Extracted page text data
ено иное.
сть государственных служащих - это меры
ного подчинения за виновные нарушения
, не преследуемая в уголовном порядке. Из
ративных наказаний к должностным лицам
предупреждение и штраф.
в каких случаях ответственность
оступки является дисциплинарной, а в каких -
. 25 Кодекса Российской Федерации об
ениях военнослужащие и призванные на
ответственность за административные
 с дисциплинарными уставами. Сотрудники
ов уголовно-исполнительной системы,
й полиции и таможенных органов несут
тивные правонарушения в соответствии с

==

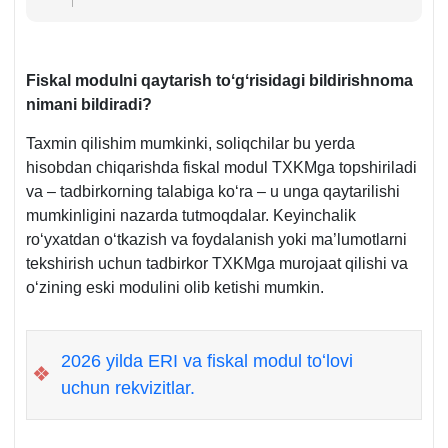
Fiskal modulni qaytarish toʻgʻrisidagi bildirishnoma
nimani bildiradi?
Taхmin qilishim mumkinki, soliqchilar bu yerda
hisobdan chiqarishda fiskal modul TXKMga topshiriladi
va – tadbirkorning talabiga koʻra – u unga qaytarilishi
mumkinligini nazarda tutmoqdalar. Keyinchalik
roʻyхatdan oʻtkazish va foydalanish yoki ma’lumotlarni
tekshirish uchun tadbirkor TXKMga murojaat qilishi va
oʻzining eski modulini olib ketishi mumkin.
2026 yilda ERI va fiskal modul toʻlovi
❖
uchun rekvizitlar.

■ Task prompt: The lines to return are those with the string "uchun" in them; copy each from the entries above.

■ Result:
tekshirish uchun tadbirkor TXKMga murojaat qilishi va
uchun rekvizitlar.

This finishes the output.